4-Bozma neden ve şekline göre davalılar S.. Ş.. ve T.. V.. vekilinin manevi tazminata ve tazminat hesap raporuna yönelik temyiz itirazlarının şimdilik incelenmesine yer olmadığına dair karar vermek gerekmiştir.

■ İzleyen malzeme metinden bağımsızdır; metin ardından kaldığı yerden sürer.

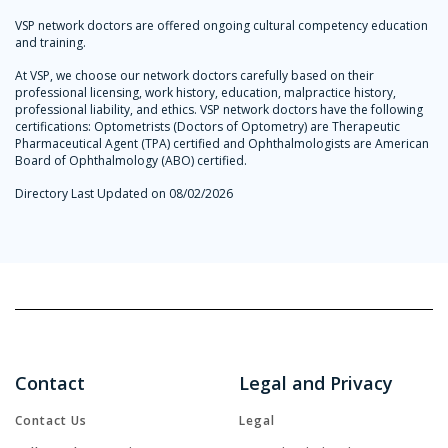
VSP network doctors are offered ongoing cultural competency education
and training.
At VSP, we choose our network doctors carefully based on their
professional licensing, work history, education, malpractice history,
professional liability, and ethics. VSP network doctors have the following
certifications: Optometrists (Doctors of Optometry) are Therapeutic
Pharmaceutical Agent (TPA) certified and Ophthalmologists are American
Board of Ophthalmology (ABO) certified.
Directory Last Updated on 08/02/2026
Contact
Legal and Privacy
Contact Us
Legal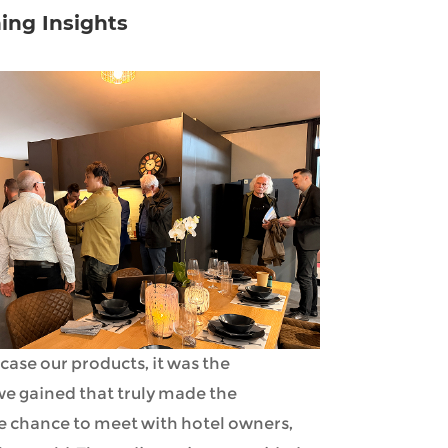
ing Insights
case our products, it was the
e gained that truly made the
e chance to meet with hotel owners,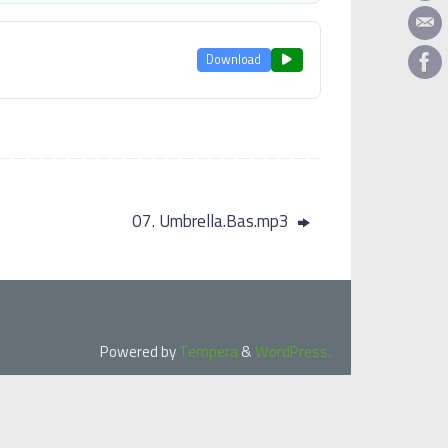
Download
07. Umbrella.Bas.mp3
Powered by
Tempera
&
WordPress.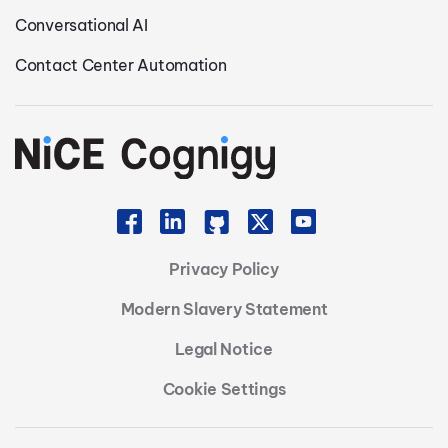
Conversational AI
Contact Center Automation
Privacy Policy
Modern Slavery Statement
Legal Notice
Cookie Settings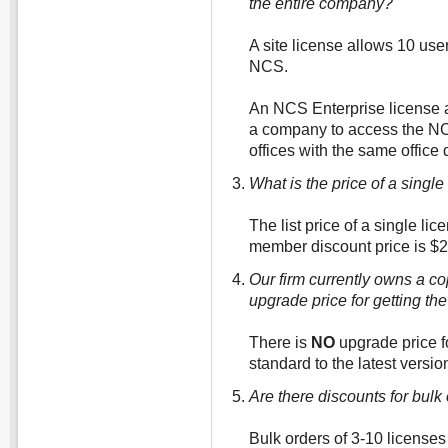
the entire company?
A site license allows 10 user
NCS.
An NCS Enterprise license a
a company to access the NCS 
offices with the same offic
What is the price of a singl
The list price of a single l
member discount price is $2
Our firm currently owns a co
upgrade price for getting th
There is
NO
upgrade price fo
standard to the latest versio
Are there discounts for bulk
Bulk orders of 3-10 licenses 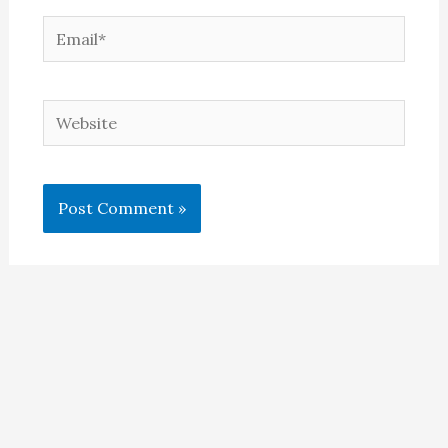
Email*
Website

SONUÇ: Yukarıda 1 nolu bentte açıklanan nedenlerle davalılar S.. Ş.. ve T.. V.. vekilinin sair temyiz itirazlarının reddine, 2 ve 3 nolu bentte açıklanan nedenlerle davalılar S.. Ş.. ve Türk Güzel Sanatlar Vakfı vekilinin temyiz itirazlarının kabulü ile hükmün BOZULMASINA, 4 nolu bentte açıklanan nedenlere davalılar S.. Ş.. ve T.. V.. vekilinin sair temyiz itirazlarının şimdilik incelenmesine yer olmadığına, peşin alınan harcın istek halinde temyiz eden davalılar S.. Ş.. ve T.. V..’na geri verilmesine 30.10.2014 gününde oybirliğiyle karar verildi.